Up that to $20 to account for inflation and it pretty well describes the crowd thronging to Detroit this week for the 2010 U.S. Social Justice Forum.
This ain’t no tea party.
The forum is a hootenanny of pinkos, environuts, peaceniks, Luddites, old hippies, Robin Hoods and urban hunters and gatherers. In other words, a microcosm of the Obama administration.
Up to 20,000 of them are expected in Detroit, although the actual count is hard to pinpoint since they’ll be sleeping in tents and 14 to a hotel room. Their mission is to tear down Wall Street and use the bricks to pave a Main Street where everyone lives in racial and social harmony, nobody has too little or too much, and food, shelter, transportation, education, clothing and cell phones are inalienable rights provided by a benevolent government and funded by — well, they’ll let someone else worry about paying the bills.
The actual event starts Tuesday. But the opening act got under way Saturday with the three-day Assembly of Jews: Confronting Racism and Israeli Apartheid. Of course. You can’t have social justice without giving Israel a good, hard kick.
The agenda is loose. According to the event website, it will mostly be an opportunity for jawboning by every possible grievance group, from transgendered Teamsters to tree huggers traumatized because their favorite redwood is now a deck in Bloomfield Hills. Every wart on American society will be mapped and lamented.

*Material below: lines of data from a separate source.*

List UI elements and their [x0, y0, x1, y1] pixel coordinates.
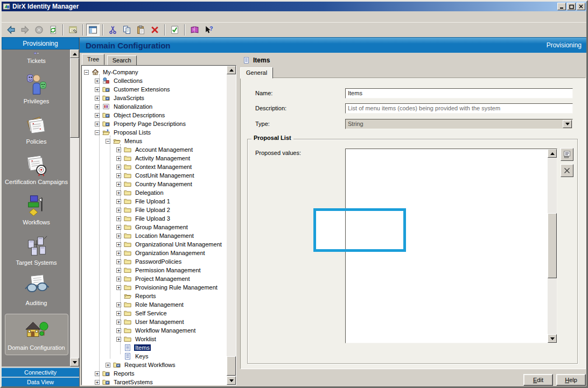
tree-node[interactable]: + User Management	[82, 318, 227, 326]
edit-values-button[interactable]	[561, 148, 573, 161]
tree-node[interactable]: − My-Company	[82, 68, 227, 76]
expand-toggle-icon[interactable]: −	[84, 70, 89, 75]
tree-node[interactable]: + Customer Extensions	[82, 85, 227, 94]
expand-toggle-icon[interactable]: +	[116, 182, 121, 187]
expand-toggle-icon[interactable]: +	[116, 156, 121, 161]
scroll-down-button[interactable]	[227, 376, 236, 385]
expand-toggle-icon[interactable]: +	[95, 122, 100, 126]
menu-item[interactable]	[18, 16, 25, 18]
tab-tree[interactable]: Tree	[82, 54, 104, 65]
expand-toggle-icon[interactable]: +	[116, 234, 121, 238]
expand-toggle-icon[interactable]: +	[95, 96, 100, 101]
tree-node[interactable]: + Organizational Unit Management	[82, 240, 227, 249]
expand-toggle-icon[interactable]: +	[106, 363, 110, 368]
tree-node[interactable]: + Nationalization	[82, 102, 227, 111]
list-item[interactable]	[346, 184, 548, 195]
expand-toggle-icon[interactable]: +	[116, 277, 121, 281]
checklist-button[interactable]	[168, 24, 181, 36]
book-button[interactable]	[188, 24, 201, 36]
sidebar-item[interactable]: Privileges	[5, 72, 68, 105]
sidebar-scrollbar[interactable]	[70, 50, 79, 366]
list-item[interactable]	[346, 292, 548, 302]
list-item[interactable]	[346, 195, 548, 206]
scroll-down-button[interactable]	[70, 358, 79, 366]
delete-button[interactable]	[148, 24, 162, 36]
list-item[interactable]	[346, 302, 548, 313]
tree-node[interactable]: + PasswordPolicies	[82, 257, 227, 266]
tree-node[interactable]: + Object Descriptions	[82, 111, 227, 119]
list-item[interactable]	[346, 335, 548, 343]
sidebar-item[interactable]: Domain Configuration	[5, 314, 68, 355]
tree-node[interactable]: + Permission Management	[82, 266, 227, 274]
sidebar-item[interactable]: Certification Campaigns	[5, 152, 68, 186]
tree-node[interactable]: + Worklist	[82, 335, 227, 343]
edit-button[interactable]: Edit	[523, 374, 553, 386]
help-button[interactable]: Help	[556, 374, 586, 386]
expand-toggle-icon[interactable]: +	[116, 285, 121, 290]
scrollbar-thumb[interactable]	[227, 356, 236, 376]
tree-scrollbar[interactable]	[227, 66, 236, 385]
expand-toggle-icon[interactable]: +	[116, 216, 121, 221]
menu-item[interactable]	[10, 16, 18, 18]
tree-node[interactable]: + File Upload 2	[82, 206, 227, 214]
expand-toggle-icon[interactable]: +	[95, 380, 100, 385]
expand-toggle-icon[interactable]: +	[116, 251, 121, 256]
expand-toggle-icon[interactable]: +	[116, 199, 121, 204]
list-item[interactable]	[346, 163, 548, 173]
tree-node[interactable]: + Property Page Descriptions	[82, 119, 227, 128]
tree-node[interactable]: + CostUnit Management	[82, 171, 227, 180]
tab-general[interactable]: General	[240, 67, 273, 79]
context-help-button[interactable]	[202, 24, 215, 36]
scrollbar-thumb[interactable]	[548, 213, 557, 278]
copy-button[interactable]	[120, 24, 134, 36]
scroll-down-button[interactable]	[548, 334, 557, 343]
tree-node[interactable]: + Role Management	[82, 300, 227, 309]
description-field[interactable]: List of menu items (codes) being provide…	[345, 103, 573, 114]
tree-node[interactable]: + Organization Management	[82, 249, 227, 257]
tree-node[interactable]: + JavaScripts	[82, 94, 227, 102]
tree-node[interactable]: Items	[82, 343, 227, 352]
expand-toggle-icon[interactable]: +	[95, 371, 100, 376]
expand-toggle-icon[interactable]: +	[116, 302, 121, 307]
tree-node[interactable]: + Provisioning Rule Management	[82, 283, 227, 292]
tree-node[interactable]: − Proposal Lists	[82, 128, 227, 137]
sidebar-item-connectivity[interactable]: Connectivity	[2, 368, 79, 377]
list-item[interactable]	[346, 281, 548, 292]
expand-toggle-icon[interactable]: +	[116, 328, 121, 333]
tree-node[interactable]: + Location Management	[82, 231, 227, 240]
menu-item[interactable]	[25, 16, 33, 18]
properties-button[interactable]	[66, 24, 80, 36]
menu-item[interactable]	[3, 16, 10, 18]
scroll-up-button[interactable]	[227, 66, 236, 74]
tree-node[interactable]: − Menus	[82, 137, 227, 145]
paste-button[interactable]	[134, 24, 148, 36]
tree-node[interactable]: + Context Management	[82, 163, 227, 171]
stop-button[interactable]	[32, 24, 46, 36]
minimize-button[interactable]	[557, 3, 566, 10]
expand-toggle-icon[interactable]: +	[116, 311, 121, 316]
expand-toggle-icon[interactable]: +	[116, 337, 121, 342]
expand-toggle-icon[interactable]: +	[95, 104, 100, 109]
expand-toggle-icon[interactable]: +	[116, 268, 121, 273]
expand-toggle-icon[interactable]: −	[95, 130, 100, 135]
list-item[interactable]	[346, 324, 548, 335]
sidebar-item[interactable]: Tickets	[5, 51, 68, 65]
close-button[interactable]	[577, 3, 585, 10]
expand-toggle-icon[interactable]: +	[95, 79, 100, 83]
list-item[interactable]	[346, 259, 548, 270]
expand-toggle-icon[interactable]: +	[116, 242, 121, 247]
expand-toggle-icon[interactable]: +	[116, 165, 121, 170]
expand-toggle-icon[interactable]: +	[116, 147, 121, 152]
list-scrollbar[interactable]	[548, 149, 557, 343]
tree-node[interactable]: + Country Management	[82, 180, 227, 188]
name-field[interactable]: Items	[345, 88, 573, 98]
tree-node[interactable]: + Collections	[82, 76, 227, 85]
expand-toggle-icon[interactable]: +	[95, 113, 100, 118]
refresh-button[interactable]	[46, 24, 60, 36]
tree-node[interactable]: + Activity Management	[82, 154, 227, 163]
remove-value-button[interactable]	[561, 164, 573, 177]
scroll-up-button[interactable]	[70, 50, 79, 58]
menu-item[interactable]	[33, 16, 40, 18]
expand-toggle-icon[interactable]: +	[95, 87, 100, 92]
tree-node[interactable]: + Account Management	[82, 145, 227, 154]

Organizers say the forums are transformational, noting the gathering held in Brazil in 2001 led to the election of the socialist, America-bashing Luiz Inacio Lula da Silva as president. But since we’ve already elected a socialist, America-bashing president, the event may be anticlimactic politically.
They also promise the forum will be “a people’s bailout for Detroit” that will make the city “a model for a just transition to a green 21st century economy.”
The last thing a city crippled by an entitlement culture needs to hear is that there is a handout bonanza coming that will spare it the hard work of rebuilding Detroit through individual initiative and raw, messy capitalism.
But the forum could serve an informative purpose. Take a good look at our guests as you step across their sleeping bags on Detroit’s sidewalks.
As incredible as it seems, they’re the ones winning the policy debates in Washington. Congress is frantically enacting their agenda, and they’ve got their man in the White House. You can bet had Barack Obama not been elected president, he’d be in Detroit this week teaching a community organizing class.
If we don’t come to our senses in November, this is what the whole country will look like soon.